Cette pratique consiste notamment à privilégier les gros commerçants au détriment des points de vente créés, ici et là dans les quartiers de la ville, pour vendre exclusivement les variétés des produits de la société.
‘’Ce sont les commerçants qui achètent des tonnages importants qui sont prioritairement servis au motif qu’ils passent leurs commandes avec de l’argent frais. Si vous vous rendez à l’usine de la société, vous allez voir des camions chargés à ras bord de sacs de riz sortir pour des destinations inconnues en ville’’, dénonce-t-il.
C’est ce qui explique, selon lui, qu’on trouve aujourd’hui le riz du Niger dans les boutiques des marchés alors qu’il n’y en a pas au niveau des dépôts de vente agréés de la RINI et ou les prix sont homologués. Alors que le sac de 25kg du riz 33, par exemple, coûte 11.500 Fcfa dans les points de vente, au marché le même sac est cédé par les commerçants à 14 voire 15-16.000 FCFA ; le sac de 50 kg de la même qualité dont le prix de vente est de 22.500 FCFA au niveau des kiosques de la RINI s’achète à 25.000 voire 26.500 FCFA dans les marchés, a-t-on constaté.
Gérants des dépôts et consommateurs négligés
Selon certaines indiscrétions, la société a décidé de privilégier les commandes des commerçants pour avoir de la liquidité lui permettant de sillonner les marchés du pays et acheter les stocks de riz paddy qui sont traités et conditionnés à l’usine, avant d’être mis en vente.
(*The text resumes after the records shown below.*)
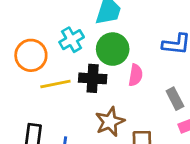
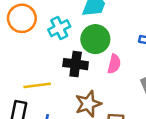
orange circle: (31, 55) -> (22, 18), moved
yellow line: (55, 84) -> (37, 85), moved

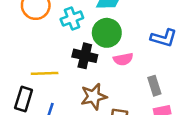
pink semicircle: (114, 64) -> (123, 59), turned 60

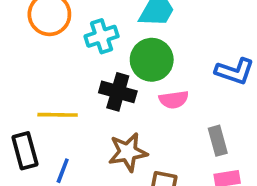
black rectangle: (24, 99) -> (25, 151), turned -35

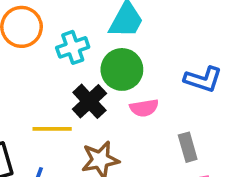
black cross: (118, 92) -> (89, 101), turned 32
yellow line: (58, 115) -> (52, 129), moved

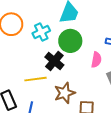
pink semicircle: (144, 108) -> (96, 60), moved, turned -63

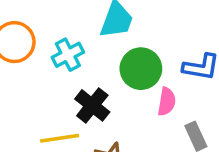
green circle: (70, 41) -> (141, 69), moved

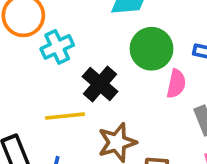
cyan cross: (68, 55) -> (57, 47), moved

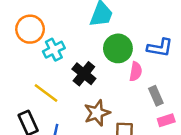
yellow line: (65, 116) -> (46, 93), moved, turned 45

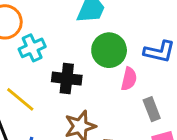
black cross: (84, 74) -> (67, 79), turned -35

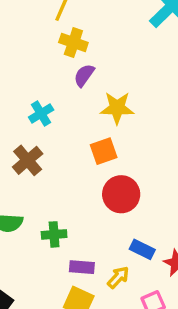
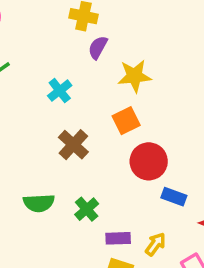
brown cross: (28, 160) -> (73, 145), moved
green cross: (54, 234) -> (87, 209), turned -30
blue rectangle: (142, 249) -> (174, 197), moved

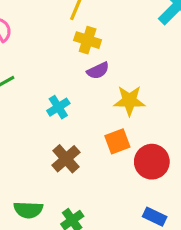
purple semicircle: (98, 47) -> (98, 71), turned -150
red circle: (149, 161) -> (152, 162), moved

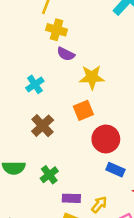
purple semicircle: (98, 71) -> (66, 54), turned 54
red circle: (152, 162) -> (106, 139), moved

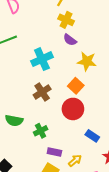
cyan cross: (35, 84) -> (42, 59), size x1.5
orange square: (83, 110) -> (76, 86), turned -35
red circle: (106, 139) -> (73, 109), moved

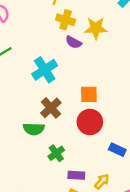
yellow star: (87, 61) -> (96, 28), moved
orange square: (76, 86) -> (89, 94), turned -35
green semicircle: (14, 120) -> (34, 129), moved

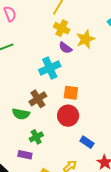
yellow star: (96, 28) -> (85, 39), turned -30
cyan cross: (45, 70) -> (50, 68), moved
purple rectangle: (76, 175) -> (25, 155), moved

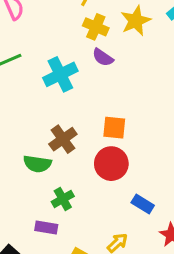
yellow star: (85, 39) -> (136, 21), moved
cyan cross: (50, 68) -> (60, 74), moved

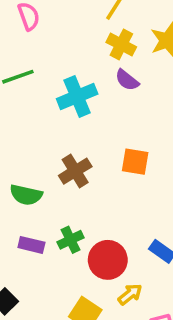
green semicircle: (37, 164) -> (26, 195), moved
red circle: (111, 164) -> (108, 260), moved
purple rectangle: (46, 228) -> (31, 245), moved

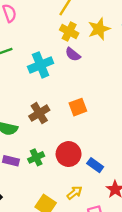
orange square: (135, 162) -> (78, 107), turned -30
red circle: (108, 260) -> (69, 154), moved

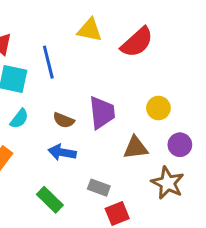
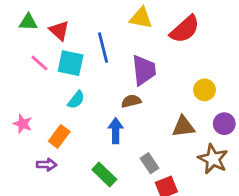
purple trapezoid: (102, 113) -> (144, 70), moved
brown semicircle: (64, 120) -> (131, 101), moved, turned 144
blue arrow: (62, 152) -> (116, 131), turned 80
gray rectangle: (99, 188) -> (149, 163), turned 36

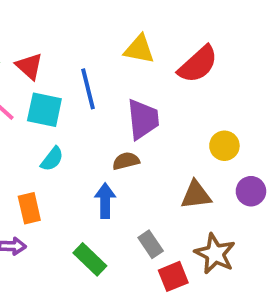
orange rectangle: (59, 136) -> (29, 208), turned -50
brown star: (213, 159) -> (215, 254), moved

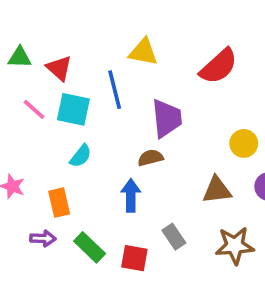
yellow triangle: (139, 49) -> (143, 52), moved
brown star: (215, 254) -> (235, 246), turned -30
green rectangle: (90, 259) -> (90, 247), moved
red square: (173, 276) -> (134, 258), moved, turned 32

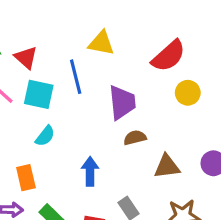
yellow circle: (244, 143) -> (188, 93), moved
brown semicircle: (150, 158) -> (135, 138), moved

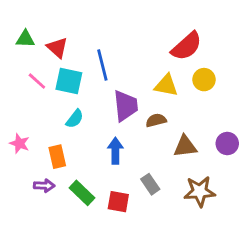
yellow triangle: (101, 43) -> (166, 85), moved
purple trapezoid: (122, 102) -> (126, 106), moved

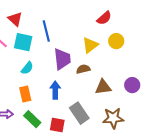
red semicircle: (187, 46) -> (104, 18), size x0.7
yellow triangle: (166, 85) -> (90, 45), turned -48
orange rectangle: (57, 157) -> (25, 94), moved
gray rectangle: (150, 184) -> (79, 113), size x1.5

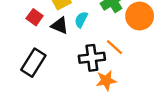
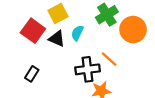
red square: (35, 17) -> (33, 31), size x1.5
black rectangle: (33, 63) -> (32, 74), size x0.6

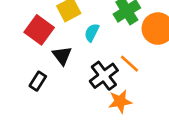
black triangle: (57, 39) -> (62, 56), moved, turned 30
black cross: (88, 69) -> (104, 76), turned -30

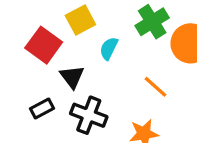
black cross: (104, 76) -> (89, 115), moved, turned -32
black rectangle: (38, 81) -> (42, 109), turned 30

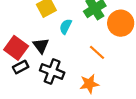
red square: (44, 45) -> (16, 48), moved

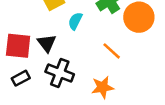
red square: (16, 48) -> (18, 46), turned -30
black rectangle: (21, 67) -> (21, 78), moved

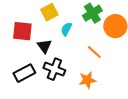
red square: (18, 46) -> (22, 31), moved
black rectangle: (21, 78) -> (24, 73), size x1.5

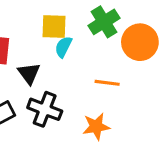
yellow square: (49, 12) -> (54, 27), moved, turned 30
orange line: (94, 52) -> (107, 83), turned -35

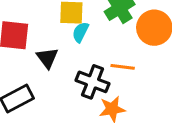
black cross: (45, 109) -> (92, 82), moved

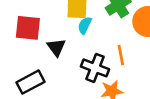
orange line: (123, 67) -> (121, 55), turned 72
‘’C’est cette pratique qui fait que les kiosques sont constamment en rupture de stocks alors que dans les boutiques des marchés, les consom- mateurs trouvent disponible le riz et nous accusent de le cacher pour faire de la spéculation’’, indique le gérant, déplorant la précarité dans laquelle cette situation les installe.
‘’Nous ne sommes pas des salariés de la RINI, c’est sur les ventes que nous réalisons que nous avons des ristournes. Sur un sac de 25kg du riz 33 vendu à 11.500 Fcfa, je perçois 250 et sur le sac de 50kg, 500 Fcfa. Sur une tonne de riz vendue, mon gain est de 10.000 francs. Et c’est avec ces ristournes que j’entretiens ma famille’’, raconte-t-il.
Et d’ajouter : ‘’Si la société ne met pas à disposition les produits pour vendre, je ne gagne pas d’argent et il n’y a nulle part où je pourrais aller me plaindre. C’est dire que c’est nous qui souffrons beaucoup de ces ruptures d’approvisionnement, alors que la production n’est pas interrompue au niveau de l’usine’’.
Seule bouffée d’oxygène leur permettant de tenir, il y a des clients patients qui leur font confiance et consignent leur argent en attendant l’approvisionnement des dépôts pour être sûr d’avoir le riz qui s’arrache comme de petits pains dès livraison.
‘’Nous sommes parfois obligés de grignoter dans les consignations des clients pour gérer les dépenses familiales et régulariser par la suite’’, avoue-t-il. Les consommateurs aussi souffrent de cette situation parce que contraints d’acheter plus cher le riz du Niger chez les commerçants des marchés.
Certes, la société a besoin de riz paddy en permanence pour faire tourner ses usines et assurer la disponibilité des produits sur le marché. Mais est-ce pour autant qu’il faille négliger l’approvisionnement des dépôts de vente créés dans la ville pour faciliter l’accessibilité physique des produits aux consommateurs à des prix raisonnables ? Les autorités compétentes doivent se pencher sur cette épineuse préoccupation qui permettra de casser la forte spéculation autour de la denrée alimentaire, qui est aujourd’hui vendue rideaux baissés dans les marchés.